[Dataset entries]
++++++++
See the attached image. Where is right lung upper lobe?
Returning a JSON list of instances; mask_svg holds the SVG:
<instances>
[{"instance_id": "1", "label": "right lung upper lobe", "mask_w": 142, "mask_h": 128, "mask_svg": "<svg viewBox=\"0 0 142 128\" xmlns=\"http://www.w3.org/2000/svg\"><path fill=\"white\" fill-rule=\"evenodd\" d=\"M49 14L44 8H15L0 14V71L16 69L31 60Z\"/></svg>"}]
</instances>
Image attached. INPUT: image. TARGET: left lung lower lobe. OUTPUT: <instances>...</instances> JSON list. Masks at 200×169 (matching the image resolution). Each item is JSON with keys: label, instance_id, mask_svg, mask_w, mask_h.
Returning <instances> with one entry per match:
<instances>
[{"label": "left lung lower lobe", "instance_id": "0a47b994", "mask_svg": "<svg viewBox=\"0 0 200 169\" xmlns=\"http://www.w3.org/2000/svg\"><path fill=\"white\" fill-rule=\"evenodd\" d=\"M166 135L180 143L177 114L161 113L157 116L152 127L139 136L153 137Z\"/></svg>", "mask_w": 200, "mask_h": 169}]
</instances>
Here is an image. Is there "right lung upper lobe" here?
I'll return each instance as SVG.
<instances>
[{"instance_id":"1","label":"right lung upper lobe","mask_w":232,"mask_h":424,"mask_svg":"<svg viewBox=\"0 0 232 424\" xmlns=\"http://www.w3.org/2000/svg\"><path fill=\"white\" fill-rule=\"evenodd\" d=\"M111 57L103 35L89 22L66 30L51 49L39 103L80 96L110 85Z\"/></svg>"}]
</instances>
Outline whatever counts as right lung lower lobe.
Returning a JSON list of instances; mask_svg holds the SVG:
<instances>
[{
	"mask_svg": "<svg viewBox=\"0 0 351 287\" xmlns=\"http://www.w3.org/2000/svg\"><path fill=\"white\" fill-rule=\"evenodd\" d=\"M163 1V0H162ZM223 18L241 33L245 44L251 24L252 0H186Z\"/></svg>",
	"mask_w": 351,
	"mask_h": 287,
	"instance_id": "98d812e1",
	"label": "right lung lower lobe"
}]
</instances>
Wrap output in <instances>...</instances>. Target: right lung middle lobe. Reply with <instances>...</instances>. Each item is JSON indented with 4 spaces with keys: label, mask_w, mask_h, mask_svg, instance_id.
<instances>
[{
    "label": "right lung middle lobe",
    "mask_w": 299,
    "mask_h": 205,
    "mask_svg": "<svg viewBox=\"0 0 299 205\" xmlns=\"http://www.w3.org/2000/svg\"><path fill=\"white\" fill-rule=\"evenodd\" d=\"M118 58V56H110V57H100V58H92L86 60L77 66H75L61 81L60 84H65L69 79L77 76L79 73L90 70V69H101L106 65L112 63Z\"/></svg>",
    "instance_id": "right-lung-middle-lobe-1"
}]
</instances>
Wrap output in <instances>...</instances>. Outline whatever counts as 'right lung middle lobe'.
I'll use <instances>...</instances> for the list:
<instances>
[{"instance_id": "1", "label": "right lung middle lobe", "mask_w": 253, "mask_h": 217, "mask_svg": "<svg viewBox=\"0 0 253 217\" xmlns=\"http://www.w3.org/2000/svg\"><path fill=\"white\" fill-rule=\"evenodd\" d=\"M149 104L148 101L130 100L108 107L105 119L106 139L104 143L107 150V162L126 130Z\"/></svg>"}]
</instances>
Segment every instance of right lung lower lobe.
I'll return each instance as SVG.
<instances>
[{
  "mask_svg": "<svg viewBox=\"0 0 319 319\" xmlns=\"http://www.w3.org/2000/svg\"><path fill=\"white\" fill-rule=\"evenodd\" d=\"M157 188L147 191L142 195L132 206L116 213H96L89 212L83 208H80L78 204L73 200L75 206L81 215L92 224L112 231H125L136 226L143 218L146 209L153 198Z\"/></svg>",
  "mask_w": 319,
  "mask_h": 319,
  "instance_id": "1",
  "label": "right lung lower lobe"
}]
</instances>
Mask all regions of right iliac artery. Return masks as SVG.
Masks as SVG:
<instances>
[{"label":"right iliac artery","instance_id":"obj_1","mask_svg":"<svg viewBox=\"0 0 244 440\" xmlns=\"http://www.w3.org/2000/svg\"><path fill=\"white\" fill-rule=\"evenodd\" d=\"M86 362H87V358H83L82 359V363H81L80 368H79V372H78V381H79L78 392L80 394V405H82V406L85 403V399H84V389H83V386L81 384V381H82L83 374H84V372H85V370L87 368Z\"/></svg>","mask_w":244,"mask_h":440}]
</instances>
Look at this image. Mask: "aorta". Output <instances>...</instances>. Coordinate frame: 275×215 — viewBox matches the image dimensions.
++++++++
§ **Your instructions**:
Repeat all the entries word for word.

§ **Response**:
See the attached image. Where is right lung upper lobe?
Returning a JSON list of instances; mask_svg holds the SVG:
<instances>
[{"instance_id": "1", "label": "right lung upper lobe", "mask_w": 142, "mask_h": 128, "mask_svg": "<svg viewBox=\"0 0 142 128\" xmlns=\"http://www.w3.org/2000/svg\"><path fill=\"white\" fill-rule=\"evenodd\" d=\"M49 14L44 8H15L0 14V71L16 69L31 60Z\"/></svg>"}]
</instances>
Image attached. INPUT: image. TARGET: left lung lower lobe. OUTPUT: <instances>...</instances> JSON list. Masks at 200×169 (matching the image resolution). Each item is JSON with keys: label, instance_id, mask_svg, mask_w, mask_h.
Returning <instances> with one entry per match:
<instances>
[{"label": "left lung lower lobe", "instance_id": "0a47b994", "mask_svg": "<svg viewBox=\"0 0 200 169\" xmlns=\"http://www.w3.org/2000/svg\"><path fill=\"white\" fill-rule=\"evenodd\" d=\"M166 135L180 143L177 114L161 113L157 116L152 127L139 136L153 137Z\"/></svg>", "mask_w": 200, "mask_h": 169}]
</instances>
Here is an image. Is there "right lung upper lobe" here?
I'll return each instance as SVG.
<instances>
[{"instance_id":"1","label":"right lung upper lobe","mask_w":232,"mask_h":424,"mask_svg":"<svg viewBox=\"0 0 232 424\" xmlns=\"http://www.w3.org/2000/svg\"><path fill=\"white\" fill-rule=\"evenodd\" d=\"M111 57L103 35L89 22L66 30L51 49L39 103L80 96L110 85Z\"/></svg>"}]
</instances>
Outline whatever counts as right lung lower lobe.
Returning a JSON list of instances; mask_svg holds the SVG:
<instances>
[{
	"mask_svg": "<svg viewBox=\"0 0 351 287\" xmlns=\"http://www.w3.org/2000/svg\"><path fill=\"white\" fill-rule=\"evenodd\" d=\"M163 1V0H162ZM223 18L241 33L245 44L251 24L252 0H186Z\"/></svg>",
	"mask_w": 351,
	"mask_h": 287,
	"instance_id": "98d812e1",
	"label": "right lung lower lobe"
}]
</instances>
Wrap output in <instances>...</instances>. Target: right lung middle lobe. Reply with <instances>...</instances>. Each item is JSON indented with 4 spaces with keys: label, mask_w, mask_h, mask_svg, instance_id.
<instances>
[{
    "label": "right lung middle lobe",
    "mask_w": 299,
    "mask_h": 205,
    "mask_svg": "<svg viewBox=\"0 0 299 205\" xmlns=\"http://www.w3.org/2000/svg\"><path fill=\"white\" fill-rule=\"evenodd\" d=\"M118 58V56H110V57H100V58H92L86 60L77 66H75L61 81L60 84H65L69 79L77 76L79 73L90 70V69H101L106 65L112 63Z\"/></svg>",
    "instance_id": "right-lung-middle-lobe-1"
}]
</instances>
Wrap output in <instances>...</instances>. Outline whatever counts as 'right lung middle lobe'.
I'll use <instances>...</instances> for the list:
<instances>
[{"instance_id": "1", "label": "right lung middle lobe", "mask_w": 253, "mask_h": 217, "mask_svg": "<svg viewBox=\"0 0 253 217\" xmlns=\"http://www.w3.org/2000/svg\"><path fill=\"white\" fill-rule=\"evenodd\" d=\"M149 104L148 101L130 100L108 107L105 119L106 139L104 143L107 150V162L126 130Z\"/></svg>"}]
</instances>
Segment every instance of right lung lower lobe.
I'll return each instance as SVG.
<instances>
[{
  "mask_svg": "<svg viewBox=\"0 0 319 319\" xmlns=\"http://www.w3.org/2000/svg\"><path fill=\"white\" fill-rule=\"evenodd\" d=\"M157 188L147 191L142 195L132 206L116 213H96L89 212L83 208H80L78 204L73 200L75 206L81 215L92 224L112 231H125L136 226L143 218L146 209L153 198Z\"/></svg>",
  "mask_w": 319,
  "mask_h": 319,
  "instance_id": "1",
  "label": "right lung lower lobe"
}]
</instances>
Mask all regions of right iliac artery. Return masks as SVG.
Masks as SVG:
<instances>
[{"label":"right iliac artery","instance_id":"obj_1","mask_svg":"<svg viewBox=\"0 0 244 440\" xmlns=\"http://www.w3.org/2000/svg\"><path fill=\"white\" fill-rule=\"evenodd\" d=\"M86 362H87V358H83L82 359V363H81L80 368H79V372H78V381H79L78 392L80 394V405H82V406L85 403V399H84V389H83V386L81 384V381H82L83 374H84V372H85V370L87 368Z\"/></svg>","mask_w":244,"mask_h":440}]
</instances>
Look at this image. Mask: "aorta". Output <instances>...</instances>. Coordinate frame: 275×215 — viewBox matches the image dimensions.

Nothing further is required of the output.